(Page images and extracted text)
########################################

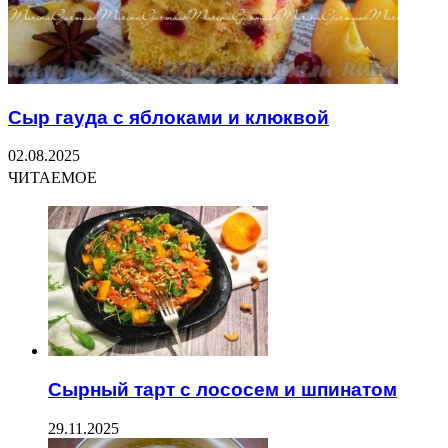
Сыр гауда с яблоками и клюквой
02.08.2025
ЧИТАЕМОЕ
Сырный тарт с лососем и шпинатом
29.11.2025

########################################

◆ Your assignment
An exact repeat of all the data is required, pictures excluded.

◆ Your response
Сыр гауда с яблоками и клюквой
02.08.2025
ЧИТАЕМОЕ
Сырный тарт с лососем и шпинатом
29.11.2025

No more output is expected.